2

The regex contains a capture group, but the substitution pattern is not interpolated to reference the match variable $1 in

use strict;
use warnings;

my $regex = '([^ ]+)e s';
my $subst = '$1 ';

my $text = 'fine sand';

print $text =~ s/$regex/$subst/r;
print "\n";

The result is

$1 and

The solution to Perl regular expression variables and matched pattern substitution suggests to use the e modifier and eval in the substitution; and indeed

print $text =~ s/$regex/eval $subst/er;

would give the desired

finand

However, in my situation, the pattern and substitution strings are read from third party user input, so they cannot be considered safe for eval. Is there a way to interpolate the substitution string in a more secure way than to execute it as code? All I seek here is to expand all match variables contained in the substitution string.
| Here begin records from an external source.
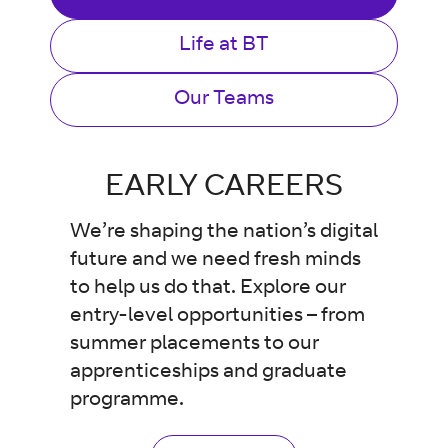
Life at BT
Our Teams
EARLY CAREERS
We’re shaping the nation’s digital
future and we need fresh minds
to help us do that. Explore our
entry-level opportunities – from
summer placements to our
apprenticeships and graduate
programme.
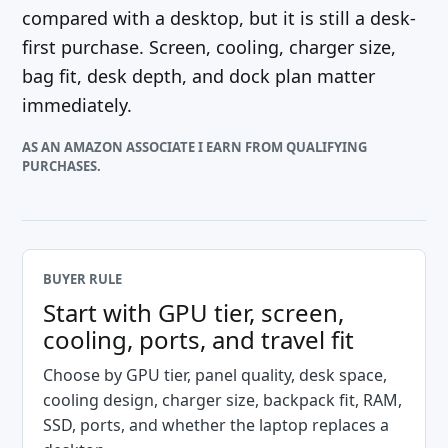
compared with a desktop, but it is still a desk-
first purchase. Screen, cooling, charger size,
bag fit, desk depth, and dock plan matter
immediately.
AS AN AMAZON ASSOCIATE I EARN FROM QUALIFYING
PURCHASES.
BUYER RULE
Start with GPU tier, screen,
cooling, ports, and travel fit
Choose by GPU tier, panel quality, desk space,
cooling design, charger size, backpack fit, RAM,
SSD, ports, and whether the laptop replaces a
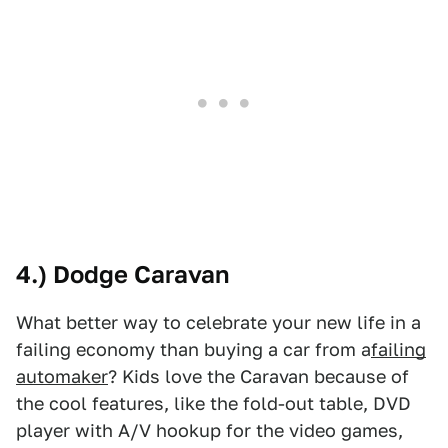
4.) Dodge Caravan
What better way to celebrate your new life in a
failing economy than buying a car from a
failing
automaker
? Kids love the Caravan because of
the cool features, like the fold-out table, DVD
player with A/V hookup for the video games,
The best I can currently think of involves an idiom like

$text =~ /$regex/;
sprintf $subst, $1, $2, $3, $4, $5, $6, $7, $8, $9, $10, $11, $12, $13, ...

This would require a slight change in syntax for the substitution string, but I consider this acceptable. However, the set of imaginable match variables is infinite, in particular named match variables would not be supported.

2 Answers2

3
use String::Substitution qw( sub_copy );

print sub_copy( $text, $regex, $subst );

Handles replacements '\$1.00' and '${1}00' like Perl would.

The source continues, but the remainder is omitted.